Checking with your ophthalmologist, whether your right eye can be remedied or not, if yes, there should be no problem, at least in China.

Are you in Dubai? Deanne, can you help to check about amblyopia there?


----------



## Deanne Z (Jan 9, 2010)

45moon said:


> Checking with your ophthalmologist, whether your right eye can be remedied or not, if yes, there should be no problem, at least in China.
> 
> Are you in Dubai? Deanne, can you help to check about amblyopia there?


Well, I'll try...:confused2:


----------



## ravikumar (Jan 1, 2011)

45moon said:


> Yesterday I had a eye test in Shanghai to apply for a drving license, unfortunately my left eye was found that it is amblyopia, about 0.4 ( or 4.6 in another unit system), no problem for color distinguishing, but sight is vague even with any kind of glasses. My right eye is perfect, about 1.2( or 5.1), during my daily life, I have no problem on my sight. But I was rejected because of only one eye.
> 
> Can anyone tell me can I apply for a driving license in Dubai?


contact BELHASA DRIVING CENTRE 055 4972877, DUBAI


----------



## NAUAE (Jun 4, 2010)

The eye tests conducted in the driving school are not that tough. Use contacts and if that doesn't help, memorize the chart  You will see a mass of students going in and out of the eye test room in a big place like Belhasa so you can roam around to do this without any issue.


----------



## Jynxgirl (Nov 27, 2009)

Lovely advice!


----------



## Maz25 (Jul 6, 2008)

45moon said:


> Checking with your ophthalmologist, whether your right eye can be remedied or not, if yes, there should be no problem, at least in China.
> 
> Are you in Dubai? Deanne, can you help to check about amblyopia there?


My advice would be to enquire about your eye condition and whether you will be able to legally obtain a driving license once you arrive.

I would not advocate trying to get a license by hook or by crook if your eyesight does not meet the legal requirements here for the following reasons:
1. The driving is absolutely manic here and standards are generally poor. Even for a person who has perfect eyesight, driving is seen as a last resort to getting around and the mere thought of joining the mad race on the road is enough to give most of us a panic attack.
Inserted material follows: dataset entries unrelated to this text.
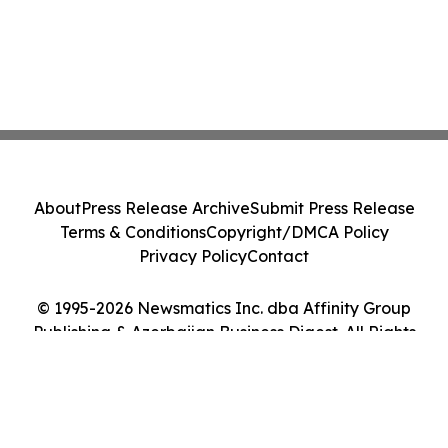
About
Press Release Archive
Submit Press Release
Terms & Conditions
Copyright/DMCA Policy
Privacy Policy
Contact
© 1995-2026 Newsmatics Inc. dba Affinity Group
Publishing & Azerbaijan Business Digest. All Rights
Reserved.
Cookie Settings / Your Privacy Choices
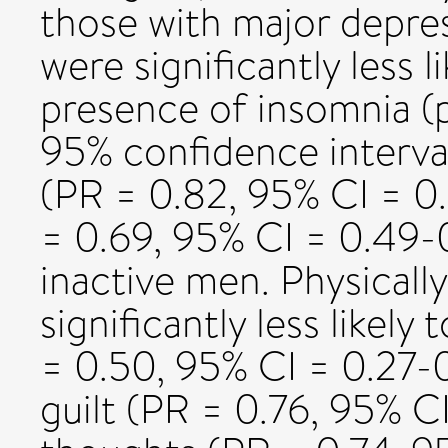
those with major depres
were significantly less 
presence of insomnia (p
95% confidence interval
(PR = 0.82, 95% CI = 0.
= 0.69, 95% CI = 0.49-
inactive men. Physical
significantly less likel
= 0.50, 95% CI = 0.27-0
guilt (PR = 0.76, 95% CI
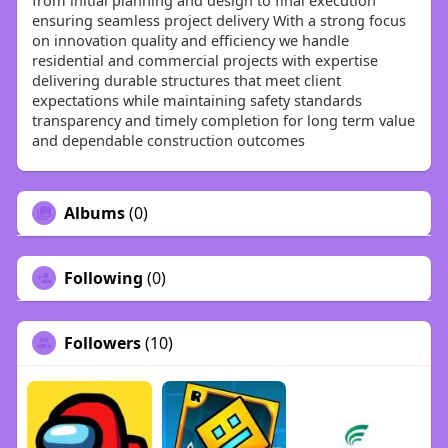
from initial planning and design to final execution
ensuring seamless project delivery With a strong focus
on innovation quality and efficiency we handle
residential and commercial projects with expertise
delivering durable structures that meet client
expectations while maintaining safety standards
transparency and timely completion for long term value
and dependable construction outcomes
Albums
(0)
Following
(0)
Followers
(10)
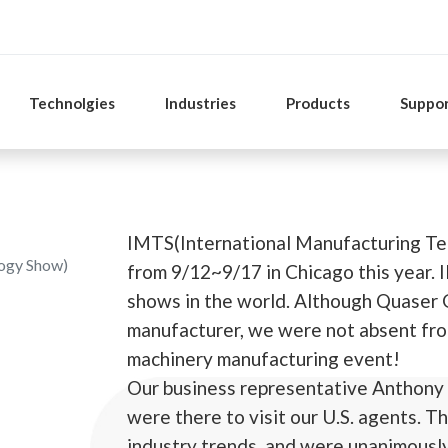
Technolgies
Industries
Products
Suppo
IMTS(International Manufacturing Te
logy Show)
from 9/12~9/17 in Chicago this year. 
shows in the world. Although Quaser G
manufacturer, we were not absent fr
machinery manufacturing event!
Our business representative Anthony
were there to visit our U.S. agents. 
industry trends, and were unanimously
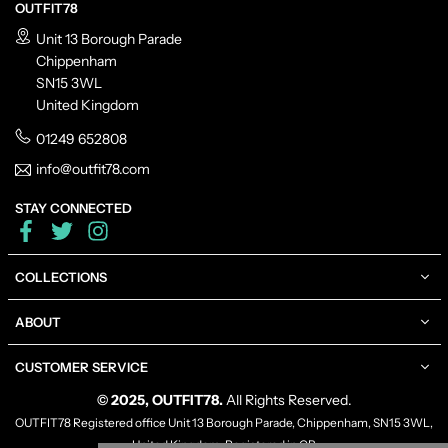
OUTFIT78
Unit 13 Borough Parade
Chippenham
SN15 3WL
United Kingdom
01249 652808
info@outfit78.com
STAY CONNECTED
Facebook
Twitter
Instagram
COLLECTIONS
ABOUT
CUSTOMER SERVICE
© 2025, OUTFIT78.
All Rights Reserved.
OUTFIT78 Registered office Unit 13 Borough Parade, Chippenham, SN15 3WL,
United Kingdom, Registered in GB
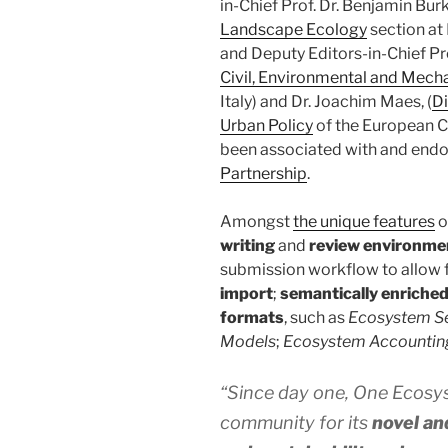
in-Chief Prof. Dr. Benjamin Bu
Landscape Ecology
section at
and Deputy Editors-in-Chief Pro
Civil, Environmental and Mech
Italy) and Dr. Joachim Maes, (
Di
Urban Policy
of the European C
been associated with and endo
Partnership
.
Amongst
the unique features
o
writing
and
review environme
submission workflow to allow 
import
;
semantically enriched
formats
, such as
Ecosystem S
Models
;
Ecosystem Accountin
“Since day one, One Ecosys
community for its
novel an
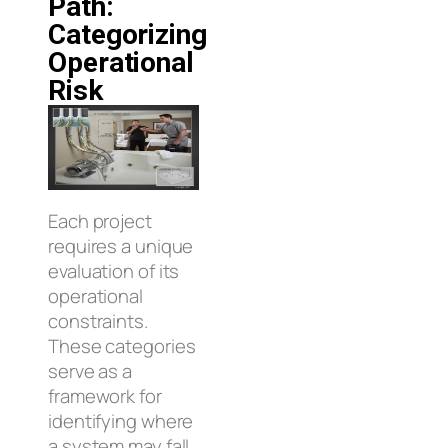
Path:
Categorizing
Operational
Risk
Each project
requires a unique
evaluation of its
operational
constraints.
These categories
serve as a
framework for
identifying where
a system may fall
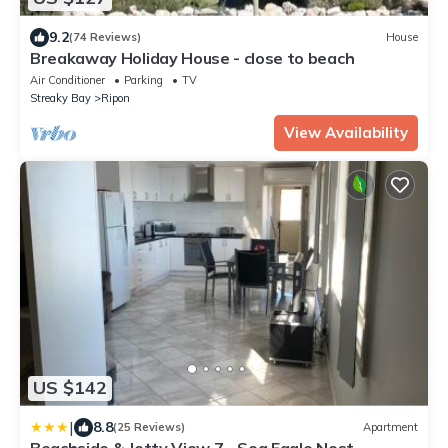
9.2
(74 Reviews)
House
Breakaway Holiday House - close to beach
Air Conditioner
Parking
TV
Streaky Bay
Ripon
View Availability
US $142
|
8.8
(25 Reviews)
Apartment
Beachside & Jetty View 7 - Sea Eagle Nest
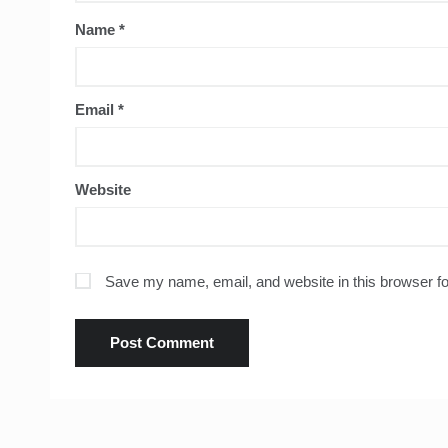
Name
*
Email
*
Website
Save my name, email, and website in this browser fo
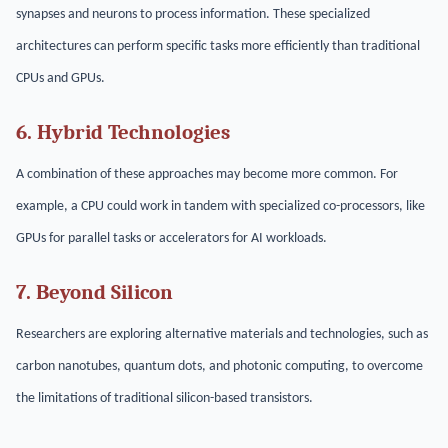
synapses and neurons to process information. These specialized
architectures can perform specific tasks more efficiently than traditional
CPUs and GPUs.
6. Hybrid Technologies
A combination of these approaches may become more common. For
example, a CPU could work in tandem with specialized co-processors, like
GPUs for parallel tasks or accelerators for AI workloads.
7. Beyond Silicon
Researchers are exploring alternative materials and technologies, such as
carbon nanotubes, quantum dots, and photonic computing, to overcome
the limitations of traditional silicon-based transistors.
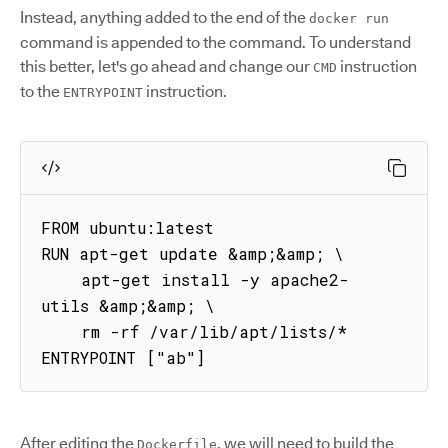
Instead, anything added to the end of the
docker run
command is appended to the command. To understand
this better, let's go ahead and change our
instruction
CMD
to the
instruction.
ENTRYPOINT
FROM ubuntu:latest

RUN apt-get update &amp;&amp; \

    apt-get install -y apache2-
utils &amp;&amp; \

    rm -rf /var/lib/apt/lists/*

ENTRYPOINT ["ab"]
After editing the
, we will need to build the
Dockerfile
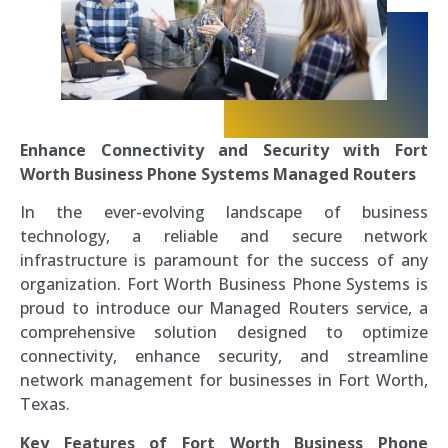
Enhance Connectivity and Security with Fort
Worth Business Phone Systems Managed Routers
In the ever-evolving landscape of business
technology, a reliable and secure network
infrastructure is paramount for the success of any
organization. Fort Worth Business Phone Systems is
proud to introduce our Managed Routers service, a
comprehensive solution designed to optimize
connectivity, enhance security, and streamline
network management for businesses in Fort Worth,
Texas.
Key Features of Fort Worth Business Phone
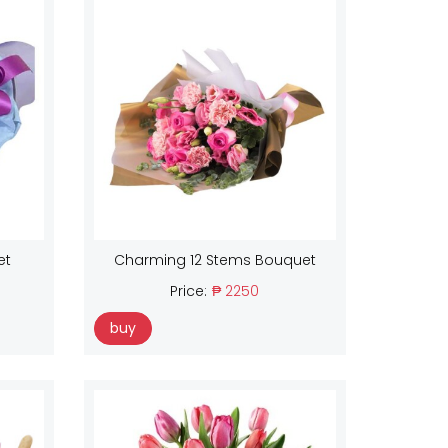
et
Charming 12 Stems Bouquet
Price:
₱ 2250
buy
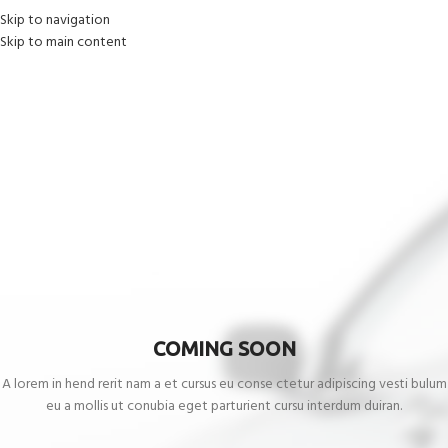
Skip to navigation
Skip to main content
COMING SOON
A lorem in hend rerit nam a et cursus eu conse ctetur adipiscing vesti bulum
eu a mollis ut conubia eget parturient cursu interdum duiran.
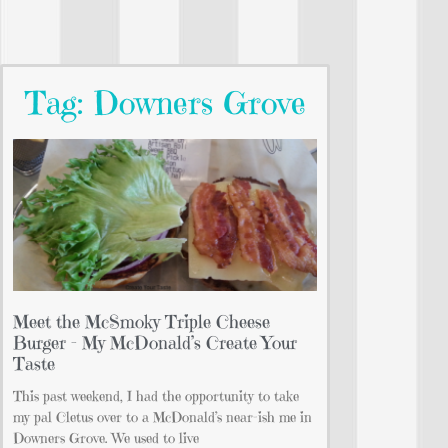
Tag: Downers Grove
Meet the McSmoky Triple Cheese
Burger – My McDonald’s Create Your
Taste
This past weekend, I had the opportunity to take
my pal Cletus over to a McDonald’s near-ish me in
Downers Grove. We used to live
2. If your eyesight does not meet the minimum requirement, you will be a danger to both yourself and other road users.

Public transport has come a long way over the last few years and it is now a lot easier to get around, be it by taxi, metro, bus or even by hiring your own driver or getting lifts from friends and colleagues. Hence, even you are not able to drive, you will still be able to get around with relative ease. I did not drive for over a year when I arrived here and had no problems getting around (there was no metro then!) and even now I only drive because I have to.


----------